Tutorial on Leveraging Princeton's Computer Networks for Managing Large Data Sets
At Princeton University's Center for Policy Research on Energy and the Environment (C-PREE), an intern has successfully utilised the university's Adroit computing cluster, funded by the High Meadows Environmental Institute (HMEI), for their project. The focus of the internship was to examine the effect of anomalous weather on economic activity, a topic of increasing importance in the face of climate change.
Adroit, a powerful computing resource, offers about 375 GB of RAM and can be accessed through both a graphical interface and command line. The intern found the graphical interface particularly useful for its ease of use in logistical tasks, data visualization, and familiar interface.
To gain access to Adroit, students are required to submit a registration form with their information. Once approved, they can connect to the cluster via secure shell (SSH) to submit and manage large data processing jobs. The cluster's parallel processing capabilities and job scheduling system, often SLURM or a similar workload manager, enable efficient handling of large datasets.
For the project, the intern used Adroit to formulate a model examining the impact of weather anomalies on economic activity using a large panel data set of American businesses. The data set, containing over 170,000 businesses and 400 data points for each variable, was extremely large, making Adroit an indispensable tool for the task.
The intern hopes that Adroit will prove to be just as valuable for other students in their internships and projects. They plan to continue using Adroit in future projects, finding it a powerful and helpful tool for estimating econometric models.

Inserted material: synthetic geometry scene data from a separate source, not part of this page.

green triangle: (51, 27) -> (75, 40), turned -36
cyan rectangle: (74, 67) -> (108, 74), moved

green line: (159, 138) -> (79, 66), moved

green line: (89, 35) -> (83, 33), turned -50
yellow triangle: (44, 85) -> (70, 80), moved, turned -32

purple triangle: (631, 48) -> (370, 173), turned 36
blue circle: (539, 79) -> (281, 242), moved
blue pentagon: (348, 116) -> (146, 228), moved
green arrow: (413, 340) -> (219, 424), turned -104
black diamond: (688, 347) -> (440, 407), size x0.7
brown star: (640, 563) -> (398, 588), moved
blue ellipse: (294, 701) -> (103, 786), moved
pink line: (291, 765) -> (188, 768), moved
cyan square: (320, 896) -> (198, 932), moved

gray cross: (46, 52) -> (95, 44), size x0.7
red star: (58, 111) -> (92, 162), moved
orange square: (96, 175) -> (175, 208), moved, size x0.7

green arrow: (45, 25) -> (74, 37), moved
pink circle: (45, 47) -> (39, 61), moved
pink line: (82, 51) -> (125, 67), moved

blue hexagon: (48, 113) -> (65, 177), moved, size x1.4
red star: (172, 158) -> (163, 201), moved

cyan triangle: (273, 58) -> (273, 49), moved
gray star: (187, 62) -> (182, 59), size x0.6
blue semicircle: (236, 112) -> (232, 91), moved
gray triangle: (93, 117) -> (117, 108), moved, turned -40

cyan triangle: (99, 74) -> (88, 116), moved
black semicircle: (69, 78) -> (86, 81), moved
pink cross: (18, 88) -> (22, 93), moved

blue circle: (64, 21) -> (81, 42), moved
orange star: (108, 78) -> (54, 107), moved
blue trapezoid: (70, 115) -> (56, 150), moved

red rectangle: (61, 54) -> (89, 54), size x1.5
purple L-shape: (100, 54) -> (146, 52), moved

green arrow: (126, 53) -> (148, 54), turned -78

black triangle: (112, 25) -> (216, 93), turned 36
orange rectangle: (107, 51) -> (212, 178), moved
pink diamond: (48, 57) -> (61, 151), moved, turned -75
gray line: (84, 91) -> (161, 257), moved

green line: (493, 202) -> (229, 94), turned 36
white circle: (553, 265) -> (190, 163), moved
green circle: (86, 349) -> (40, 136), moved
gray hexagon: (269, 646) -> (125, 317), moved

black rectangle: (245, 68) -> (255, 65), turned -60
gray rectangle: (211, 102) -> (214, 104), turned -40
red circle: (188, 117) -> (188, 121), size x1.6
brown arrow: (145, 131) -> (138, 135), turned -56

For those interested in accessing Adroit, the general procedure includes requesting access via Princeton OIT's HPC page or contacting your department's HPC coordinator. Once access is granted, users can transfer data with secure copy protocols, utilise job schedulers to run large-scale batch jobs, and access available modules or environments to set up software dependencies.
While specific onboarding details may vary, it is recommended to consult Princeton University’s OIT website or reach out to their HPC support team for the latest and most precise access instructions and usage best practices relevant to research projects involving large data sets. The internship at C-PREE serves as a testament to the potential of Adroit as a valuable tool for handling big data in future projects.
Data-and-cloud-computing technology played a crucial role in the intern's project at Princeton University's C-PREE, as they utilized the Adroit computing cluster for examining the effect of anomalous weather on economic activity. This powerful technology, accessible via secure shell (SSH) and offering a user-friendly graphical interface, enabled the intern to efficiently handle an extremely large dataset containing over 170,000 businesses and 400 data points for each variable.